Have you heard that expression about the best way to approach life being this: take your work seriously, but never yourself? I think that sums up Shia Labeouf. He does weird things, says weird things, I’ve heard rumours that he’s a cannibal (ha ha). He’s a funny guy who seems to think the whole fame thing is a bit silly and should be poked fun at, and then he turns in a natural, confident and heart felt performance.
And that’s what’s really important in this film.
He plays US Marine Drummer, a man who has grown up with his best friend Devin (Jai Courteney), who also followed him into the army. And who has a beloved wife (Kate Mara) and son. That core set of relationships is the beating, bleeding heart of this film.
The story is split into three strands, the past, where we learn how close his family is and how he’s a loving father and husband, the present, where we know that something terrible has happened and he talks to his counselor (Gary Oldman). And then there’s the bleak future, where he and Devin wander through the wreckage of the city to try to find his son, in a world where something has wiped out almost all humanity. Will he succeed? Or is is son lost forever?
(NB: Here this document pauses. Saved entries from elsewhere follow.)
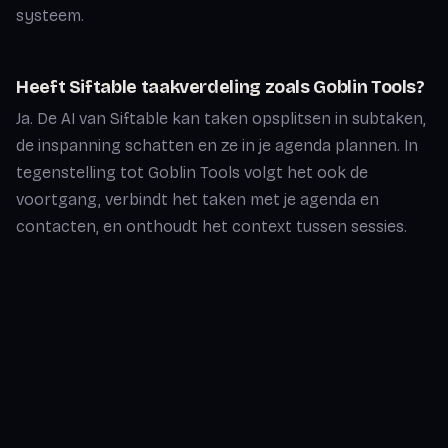
systeem.
Heeft Siftable taakverdeling zoals Goblin Tools?
Ja. De AI van Siftable kan taken opsplitsen in subtaken,
de inspanning schatten en ze in je agenda plannen. In
tegenstelling tot Goblin Tools volgt het ook de
voortgang, verbindt het taken met je agenda en
contacten, en onthoudt het context tussen sessies.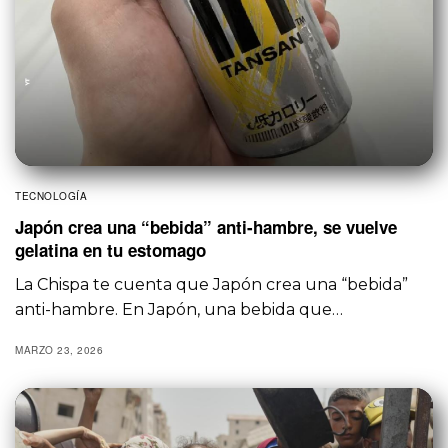
TECNOLOGÍA
Japón crea una “bebida” anti-hambre, se vuelve
gelatina en tu estomago
La Chispa te cuenta que Japón crea una “bebida”
anti-hambre. En Japón, una bebida que…
MARZO 23, 2026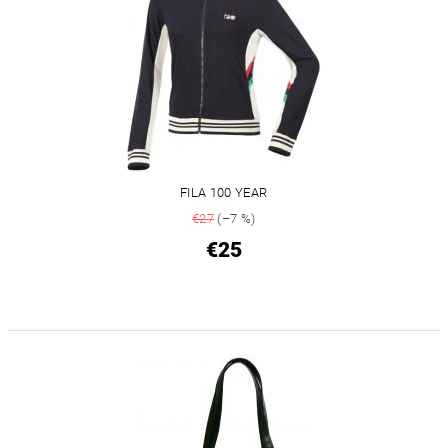
FILA 100 YEAR
€27
(–7 %)
€25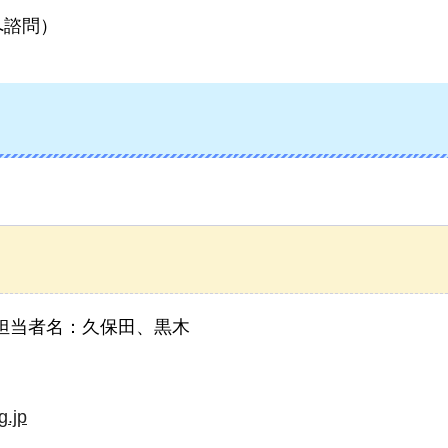
へ諮問）
担当者名：久保田、黒木
g.jp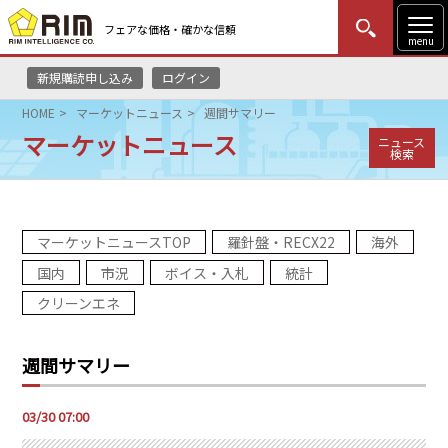
フェアな価格・確かな信頼
menu
新規購読申し込み
ログイン
MENU
更新
はじめての方
ログイン
HOME
マーケットニュース
週間サマリー
マーケットニュース
ニュース
HOME
検索
マーケットニュース
マーケットニュースTOP
羅針盤・RECX22
海外
リムレポート
国内
市況
ボイス・入札
統計
メソドロジー
クリーンエネ
研修・セミナー
週間サマリー
コンサルティング
03/30 07:00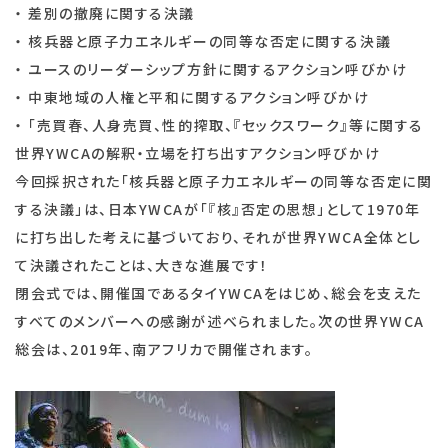
・ 差別の撤廃に関する決議
・ 核兵器と原子力エネルギーの同等な否定に関する決議
・ ユースのリーダーシップ方針に関するアクション呼びかけ
・ 中東地域の人権と平和に関するアクション呼びかけ
・ 「売買春、人身売買、性的搾取、『セックスワーク』等に関する
世界YWCAの解釈・立場を打ち出すアクション呼びかけ
今回採択された「核兵器と原子力エネルギーの同等な否定に関
する決議」は、日本YWCAが「『核』否定の思想」として1970年
に打ち出した考えに基づいており、それが世界YWCA全体とし
て決議されたことは、大きな進展です！
閉会式では、開催国であるタイYWCAをはじめ、総会を支えた
すべてのメンバーへの感謝が述べられました。次の世界YWCA
総会は、2019年、南アフリカで開催されます。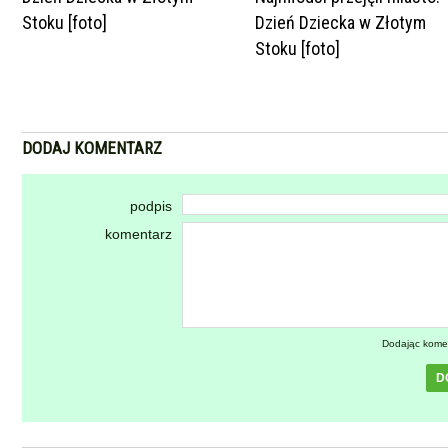
Stoku [foto]
Dzień Dziecka w Złotym
Stoku [foto]
DODAJ KOMENTARZ
podpis
komentarz
Dodając kome
D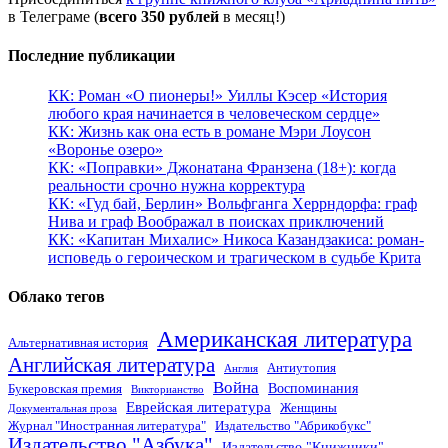
в Телеграме (
всего 350 рублей
в месяц!)
Последние публикации
КК: Роман «О пионеры!» Уиллы Кэсер «История
любого края начинается в человеческом сердце»
КК: Жизнь как она есть в романе Мэри Лоусон
«Воронье озеро»
КК: «Поправки» Джонатана Франзена (18+): когда
реальности срочно нужна корректура
КК: «Гуд бай, Берлин» Вольфганга Херрндорфа: граф
Нива и граф Воображал в поисках приключений
КК: «Капитан Михалис» Никоса Казандзакиса: роман-
исповедь о героическом и трагическом в судьбе Крита
Облако тегов
Американская литература
Альтернативная история
Английская литература
Антиутопия
Англия
Война
Воспоминания
Букеровская премия
Викторианство
Еврейская литература
Женщины
Документальная проза
Журнал "Иностранная литература"
Издательство "Абрикобукс"
Издательство "Азбука"
Издательство "Книжники"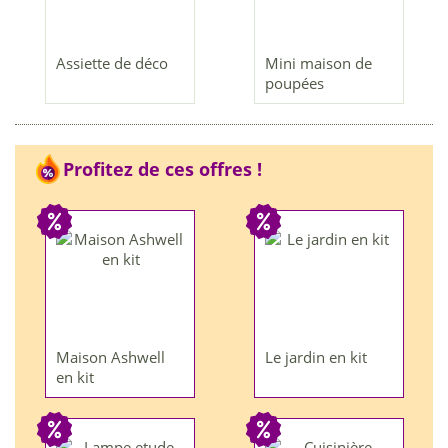
Assiette de déco
Mini maison de
poupées
Profitez de ces offres !
Maison Ashwell
Le jardin en kit
en kit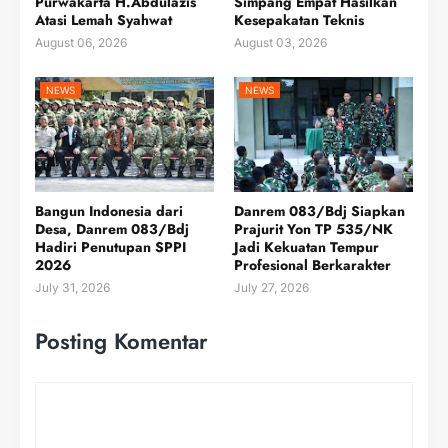
Purwakarta H.Abdulazis
Simpang Empat Hasilkan
Atasi Lemah Syahwat
Kesepakatan Teknis
August 06, 2026
August 03, 2026
NEWS
NEWS
Bangun Indonesia dari
Danrem 083/Bdj Siapkan
Desa, Danrem 083/Bdj
Prajurit Yon TP 535/NK
Hadiri Penutupan SPPI
Jadi Kekuatan Tempur
2026
Profesional Berkarakter
July 31, 2026
July 27, 2026
Posting Komentar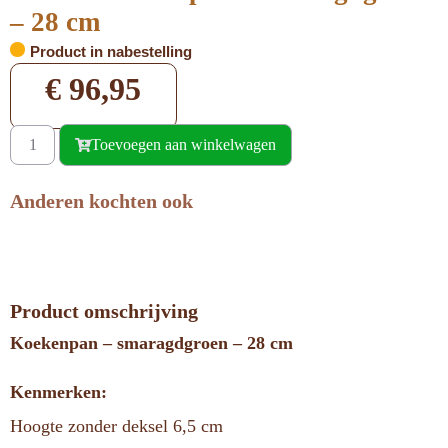
– 28 cm
Product in nabestelling
€
96,95
Toevoegen aan winkelwagen
Anderen kochten ook
Product omschrijving
Koekenpan – smaragdgroen – 28 cm
Kenmerken:
Hoogte zonder deksel 6,5 cm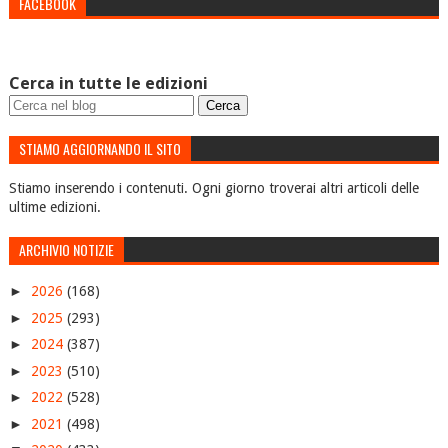
FACEBOOK
Cerca in tutte le edizioni
STIAMO AGGIORNANDO IL SITO
Stiamo inserendo i contenuti. Ogni giorno troverai altri articoli delle
ultime edizioni.
ARCHIVIO NOTIZIE
►
2026
(168)
►
2025
(293)
►
2024
(387)
►
2023
(510)
►
2022
(528)
►
2021
(498)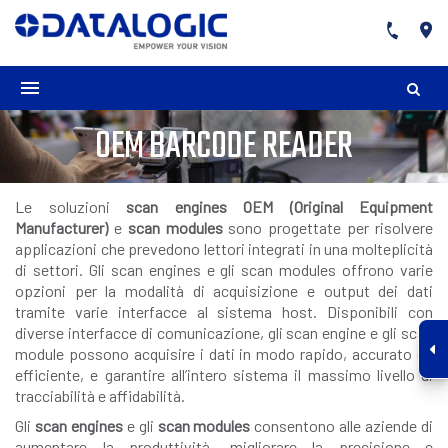
OEM BARCODE READER
Le soluzioni
scan engines OEM (Original Equipment
Manufacturer)
e
scan modules
sono progettate per risolvere
applicazioni che prevedono lettori integrati in una molteplicità
di settori. Gli scan engines e gli scan modules offrono varie
opzioni per la modalità di acquisizione e output dei dati
tramite varie interfacce al sistema host. Disponibili con
diverse interfacce di comunicazione, gli scan engine e gli scan
module possono acquisire i dati in modo rapido, accurato ed
efficiente, e garantire all’intero sistema il massimo livello di
tracciabilità e affidabilità.
Gli
scan engines
e gli
scan modules
consentono alle aziende di
aumentare la produttività, migliorare la precisione e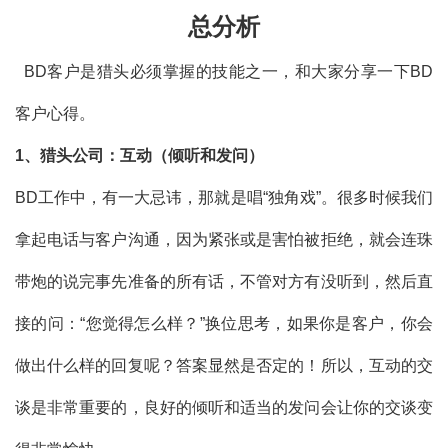
总分析
BD
客户是猎头必须掌握的技能之一，和大家分享一下BD
客户心得。
1、猎头公司：互动（倾听和发问）
BD
工作中，有一大忌讳，那就是唱“独角戏”。很多时候我们
拿起电话与客户沟通，因为紧张或是害怕被拒绝，就会连珠
带炮的说完事先准备的所有话，不管对方有没听到，然后直
接的问：“您觉得怎么样？”换位思考，如果你是客户，你会
做出什么样的回复呢？答案显然是否定的！所以，互动的交
谈是非常重要的，良好的倾听和适当的发问会让你的交谈变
This film has some pretty average dialogue, and some really obvious plot points. It could easily be a pretty terrible film. But it’s not. It’s actually rather beautiful, though you’ll probably guess the plot twist fairly early on. Drummer so obviously loves his wife, Natalie, and they have a really genuine, sweet chemistry. Some of the best that I’ve seen on film for a while. Devin comes across as warm, funny and tough, the kind of best friend you want by your side whether in war or everyday life. And Drummer is a good dad, he listens to his child, and their conversations feel very real.
Without giving away too much, there’s a message at the heart of this film, and one that I feel a bit strongly about. In some ways, the ending of this film kind of subverts its intention, by making something terrifying and dangerous that really deserves compassion. It has some real melodrama in the final scenes too. Really laying it all on thick. But, I’m actually going to let that pass, because I got something out of watching this film. Because it has suspense and it makes you care.
The way it was shot is fantastic. The whole film has this hyper-real colour and filter to it, which looks a bit like a video game. As this is across all three story strands, it helps give the sense of something very bad coming, of looming darkness and heightened reality. Skies are dirty, even at Summer picnics. The end is nigh. It takes you out of the kinds of visuals you’d expect in the everyday, in a drama or family film, for example, and puts you in a darker reality that looks a lot like ours, but also isn’t. It’s a subtle thing but it works.
It’s not a game changing film, it’s not going to change your life either, but it has a lot of heart. It makes you care, and it draws you in with it’s twining narratives, delaying the gratification by piecing out the story. It’s functional as a thriller and as a war narrative, which are two genres that I particularly like, and though it has a message, it’s not preachy. ~
It feels low budget, it has it’s flaws, but on the whole, it’s a lot of fun.